All corrections
Substack May 20, 2026 at 09:19 PM

www.henrikkarlsson.xyz/p/hacker-mindset

2 corrections found

1
Claim
when I look at the current speed run record, I see that Bloobiebla & MrGrunz have finished the game in 20 minutes and 9 seconds
Correction

The linked 20:09 run is not the current Ocarina of Time speedrun record. It is a 2014 tool-assisted speedrun, while Speedrun.com lists the Any% world record at 3:47.900 by CountLG.

Full reasoning

The linked video is a TASVideos publication, not the current standard speedrun record. TASVideos identifies it as a tool-assisted speedrun and says it was published on January 26, 2014. TASVideos also states that republications of its movies must be "prominently labeled as tool-assisted speedruns," confirming that this is a TAS rather than a normal real-time world record.

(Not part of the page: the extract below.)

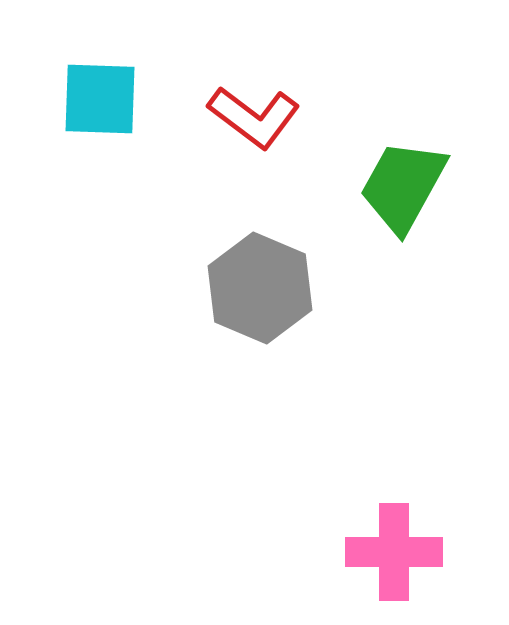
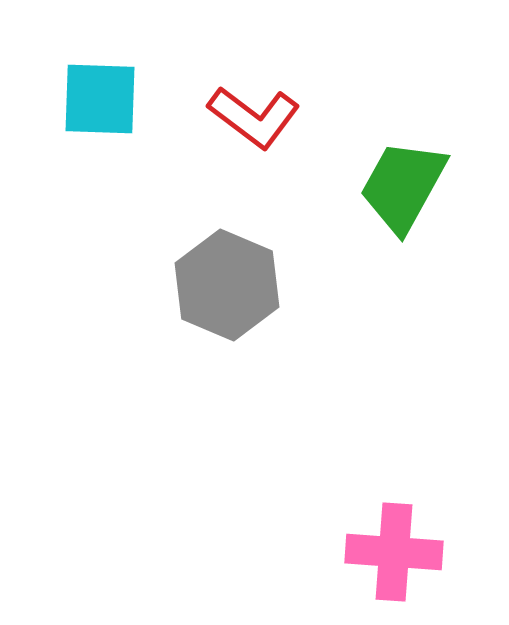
gray hexagon: moved 33 px left, 3 px up
pink cross: rotated 4 degrees clockwise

By contrast, the community leaderboard on Speedrun.com lists the current Any% record for The Legend of Zelda: Ocarina of Time as 3:47.900 by CountLG, far faster than 20:09. So the article's statement that the Bloobiebla & MrGrunz run is "the current speed run record" is incorrect.

2 sources
2
Claim
he could shoot the film in ten days
Correction

El Mariachi is generally documented as having been shot in 14 days, not 10. Library of Congress sources describe Rodriguez making it in two weeks and note the same 14-day shooting constraint when later recreating the challenge.

Full reasoning

Multiple credible sources contradict the claim that El Mariachi was shot in ten days.

The Library of Congress's National Film Registry writeup says the film was "Directed, edited, co-produced, and written in two weeks" by Rodriguez. A separate Library of Congress essay on the film explains that when Rodriguez later recreated the El Mariachi challenge for new filmmakers, they had to follow the same constraints he originally had: a $7,000 budget and fourteen days to shoot. A contemporaneous Los Angeles Times review also described the film as having been "Shot in 16mm, in 14 days."

Taken together, these sources support the well-known account that El Mariachi was shot in roughly two weeks / 14 days, not ten days.